Cameron Cole: Sure, right, right.
Audience: How does that look different?
Cameron Cole: Sure, when does it cross the line?
Cameron Cole: Yeah, okay. So, my wife is good. Her grief has been very different than mine. Her experience has been very different than mine. We are very different people. I am an open book. I am a verbal processor. She is very quiet. She’s more private. She’s great. She’s lovely.
You know what, guys? You know people say that the statistic is that couples who lose a child are more likely to get divorced? That’s actually not true. That’s not a scientifically-based statistic. There was a study in the last 10 years that looked at couples who have lost children versus couples who have not, and actually, couples who have lost children, the divorce rate is lower than the average population. So, that’s one little thing, but thank you for asking.
And then, the distinction I would make in terms of managing our pain versus having self-control, is when I think about us trying to manage our pain, I think about turning to idols, so getting really, really busy or picking up an addiction, or just pretending like things are not wrong. That’s what I mean by trying to manage our pain, trying to heal ourselves primarily through idolatry. So, is that a sufficient distinction? Okay, great.
How about you?
Cameron Cole: Right.
Audience: It’s easier for me to grab hold [inaudible], but I’m finding it hard to help them. How do I go about [inaudible]
Cameron Cole: Yeah, that’s a good question. I think one thing is you have to really, really lean on the Lord’s wisdom on what to say and not to say, because especially in an immediate circumstance, you don’t want to sound preachy. So, I think the first thing I would say is to be the best person at empathizing with them, the best person at suffering with them… I think that’s the first thing you can do to witness.
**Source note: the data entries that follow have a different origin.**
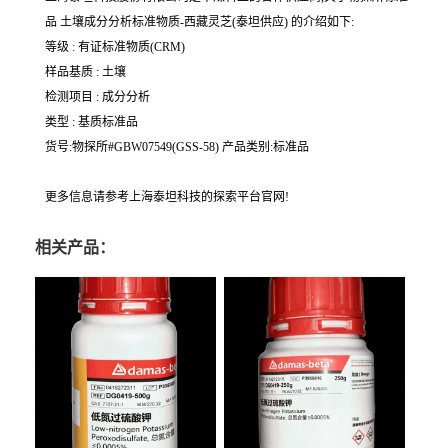
品 土壤成分分析标准物质-西藏灵芝(泰坦供应) 的介绍如下:
等级 : 有证标准物质(CRM)
样品基质 : 土壤
检测项目 : 成分分析
类型 : 基质标准品
货号:物探所#GBW07549(GSS-58) 产品类别:标准品
更多信息请参考上海泰坦科技的探索平台官网!
相关产品：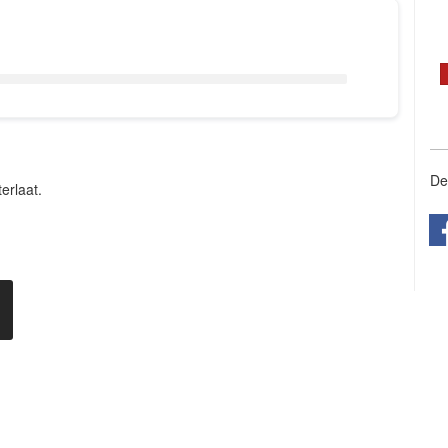
De
erlaat.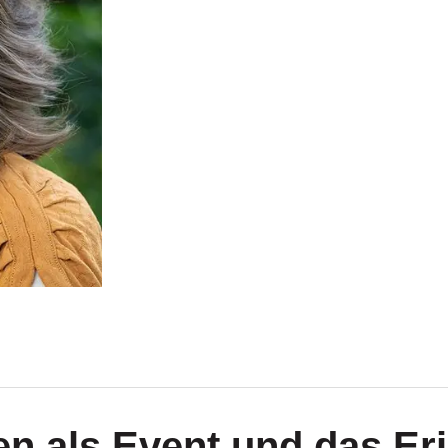
n als Event und das Er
I will tell you, so, I have a friend who, his wife went through 9/11, and then she was diagnosed with cancer not long after that, and she was not a believer at this point. All of her non-believing friends hit the road. She didn’t hear from any of them. And so, some of her believing friends kind of showed up, even though she wasn’t a believer. So, I think that as Christians, we have … because of the Holy Spirit and because of the cross, because we know that on the other side of the cross is resurrection, we are uniquely equipped to enter into people’s pain, and to handle hard things and to listen with them. So, I think to be a really good, consistent, empathetic friend is helpful, and then I think there can be an opportunity probably to talk about the hope that you have. You have to be very careful to try to share common experience to suggest that you’ve gone through something they’re going through… but to talk about the hope I have and things like this, it has to do with the gospel.
I would speak more in your own voice, “This is my experience,” than sounding preachy to them, but I think those are some words that I might offer.
Everyone, thanks so much. Thanks so much for coming. God bless you.